*** DATA TO USE Section Begins ***
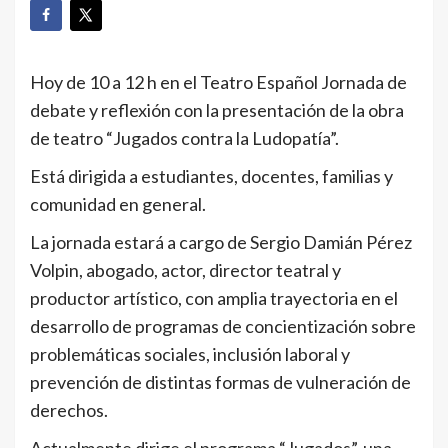
Hoy de 10 a 12 h en el Teatro Español Jornada de
debate y reflexión con la presentación de la obra
de teatro “Jugados contra la Ludopatía”.
Está dirigida a estudiantes, docentes, familias y
comunidad en general.
La jornada estará a cargo de Sergio Damián Pérez
Volpin, abogado, actor, director teatral y
productor artístico, con amplia trayectoria en el
desarrollo de programas de concientización sobre
problemáticas sociales, inclusión laboral y
prevención de distintas formas de vulneración de
derechos.
Actualmente dirige el programa “Jugados”, una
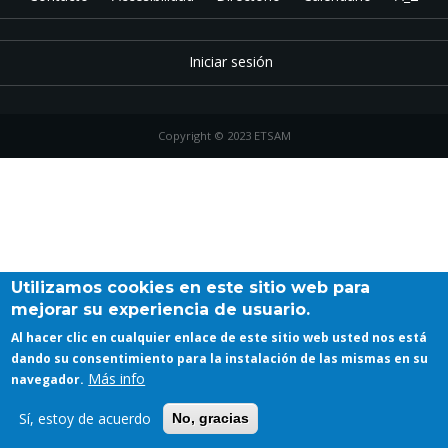
Iniciar sesión
Copyright © 2023 ETSAM
Utilizamos cookies en este sitio web para
mejorar su experiencia de usuario.
Al hacer clic en cualquier enlace de este sitio web usted nos está
dando su consentimiento para la instalación de las mismas en su
Más info
navegador.
Sí, estoy de acuerdo
No, gracias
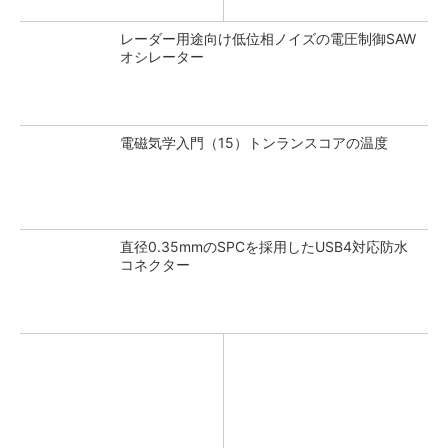
レーダー用途向け低位相ノイズの電圧制御SAW
オシレーター
電磁気学入門（15）トンランスコアの温度
直径0.35mmのSPCを採用したUSB4対応防水
コネクター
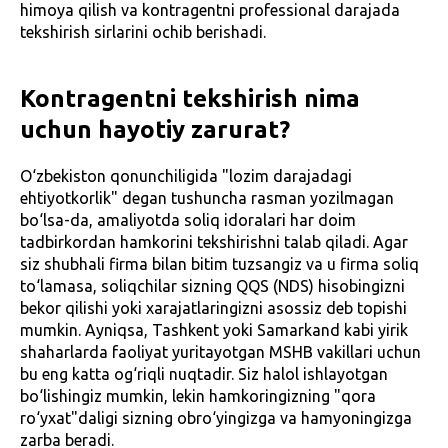
himoya qilish va kontragentni professional darajada
tekshirish sirlarini ochib berishadi.
Kontragentni tekshirish nima
uchun hayotiy zarurat?
O‘zbekiston qonunchiligida "lozim darajadagi
ehtiyotkorlik" degan tushuncha rasman yozilmagan
bo‘lsa-da, amaliyotda soliq idoralari har doim
tadbirkordan hamkorini tekshirishni talab qiladi. Agar
siz shubhali firma bilan bitim tuzsangiz va u firma soliq
to‘lamasa, soliqchilar sizning QQS (NDS) hisobingizni
bekor qilishi yoki xarajatlaringizni asossiz deb topishi
mumkin. Ayniqsa, Tashkent yoki Samarkand kabi yirik
shaharlarda faoliyat yuritayotgan MSHB vakillari uchun
bu eng katta og‘riqli nuqtadir. Siz halol ishlayotgan
bo‘lishingiz mumkin, lekin hamkoringizning "qora
ro‘yxat"daligi sizning obro‘yingizga va hamyoningizga
zarba beradi.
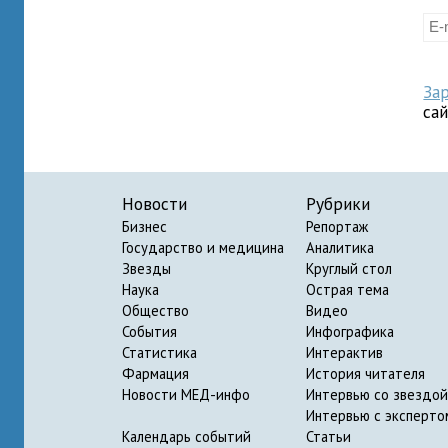
За
са
Новости
Рубрики
Бизнес
Репортаж
Государство и медицина
Аналитика
Звезды
Круглый стол
Наука
Острая тема
Общество
Видео
События
Инфографика
Статистика
Интерактив
Фармация
История читателя
Новости МЕД-инфо
Интервью со звездой
Интервью с эксперто
Календарь событий
Статьи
*** DATA TO USE Section Ends ***
■ ACTION ITEM:
Search the listing above for the string "mumkin" and copy each line that has it.

■ YOUR RESPONSE:
mumkin. Ayniqsa, Tashkent yoki Samarkand kabi yirik
bo‘lishingiz mumkin, lekin hamkoringizning "qora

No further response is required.